Cette année 2017, j’aurai atteint le nombre deux mille dix-sept : et même dépassé, peut-être. Signe de quoi ? De rien, évidemment. Chiffre bizarre malgré tout d’une appartenance : de quoi on dispose, désormais, comme mémoire ? De mille choses et davantage : mais plus de journaux. On a les mails, et les photographies : quand je veux savoir où et ce que je faisais tel jour, j’ouvre le lourd fichier images : je sais immédiatement. Avant 2004, je n’ai pas de mémoire. Entre 2004 et 2007, il y a des semaines sans image. A partir de là, pas un jour sans une dizaine. Et puis, le site.
Qu’à chaque année réponde un article : cela ferait un projet web magnifique. Il faudrait choisir patiemment. Écrire chaque jour une année, dans l’ordre. Manière de ne pas laisser la chronologie aux réactionnaires : une histoire web de l’année, par son chiffre. Seul inconvénient : après 2017, le site serait clôt.
Quand j’écrirai la page 2018, est-ce qu’en elle se dira déjà l’année à venir ? Et les autres : les autres ?
Je ne dépose aucun lien dans cette page : j’aurais pu (je l’ai fait) consulter la page 1789, 1000, 1870, 1917, 1515, 1214 : et d’autres dates riches de sens, dont les pages ici seraient censées porter le chiffre, le secret et le sens. Mais non, évidemment.

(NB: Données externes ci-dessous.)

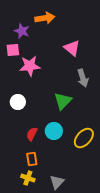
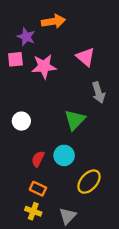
pink star: (30, 66) -> (44, 66), moved
yellow ellipse: (84, 138) -> (89, 182), moved
orange rectangle: (32, 159) -> (38, 189), turned -56

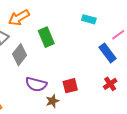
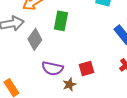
green rectangle: (46, 37) -> (61, 21), turned 36

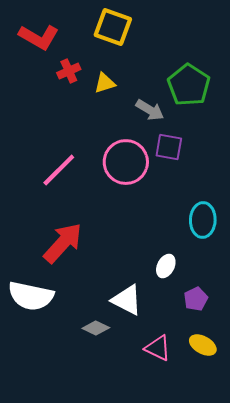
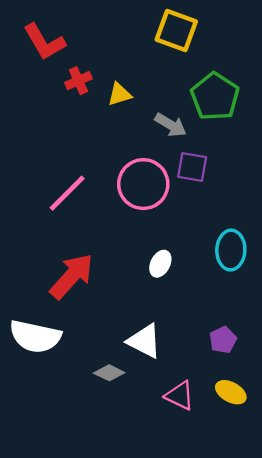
yellow square: (113, 27) -> (176, 31), moved
red L-shape: (39, 37) -> (44, 42), turned 30
white ellipse: (166, 266) -> (160, 264), moved

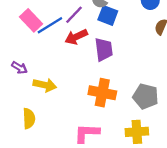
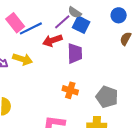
purple line: (74, 15) -> (62, 22), moved
yellow arrow: (45, 85) -> (23, 59), moved
orange cross: (102, 93) -> (70, 90), size x0.7

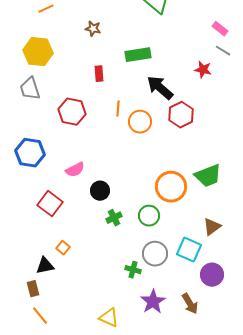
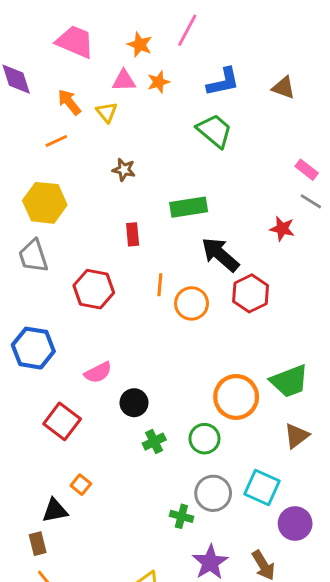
brown triangle: (212, 227) -> (297, 436), moved

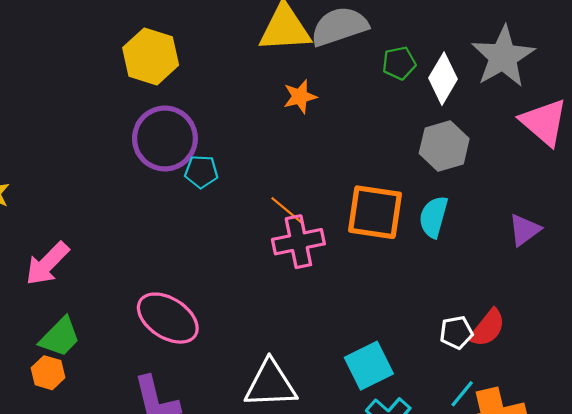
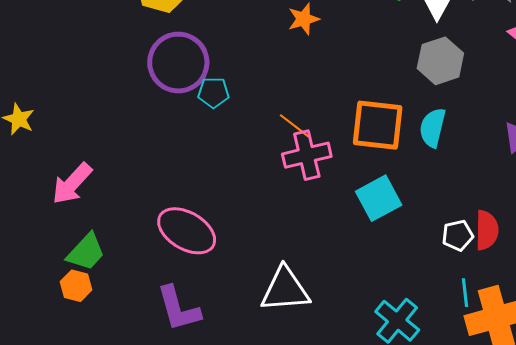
red semicircle: (488, 328) -> (487, 230), turned -36
cyan square: (369, 366) -> (379, 198), moved
cyan line: (462, 394) -> (465, 293), turned -44

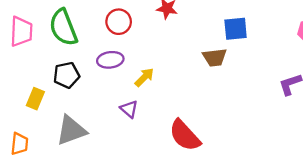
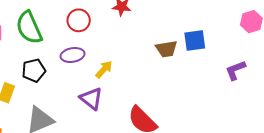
blue square: (236, 29) -> (195, 41), moved
purple triangle: (129, 109) -> (91, 99), size x1.4

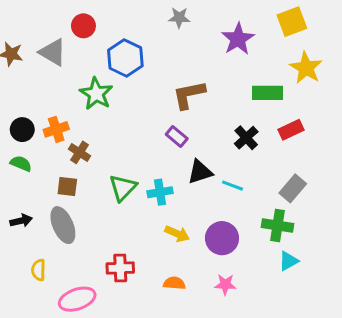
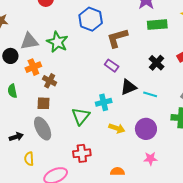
gray triangle: (53, 52) -> (29, 41), moved, turned -36
blue hexagon: (125, 58) -> (91, 19), moved
green rectangle: (268, 93) -> (157, 25), moved
black circle: (22, 130) -> (10, 56), moved
green semicircle: (21, 164) -> (12, 91), turned -120
green triangle: (123, 188) -> (81, 116), moved
black arrow: (21, 221) -> (16, 137), moved
orange semicircle: (174, 283) -> (117, 171), moved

Dans l’almanach arbitraire d’un site, il y a d’autres chiffres, d’autres ruses, d’autres pages secrètes : non seulement celles à venir, qui seules importent, mais aussi celles qui n’ont aucun rapport avec l’histoire passée, et tout en commun avec l’histoire inventée pour qu’on la rende enfin possible et désirable.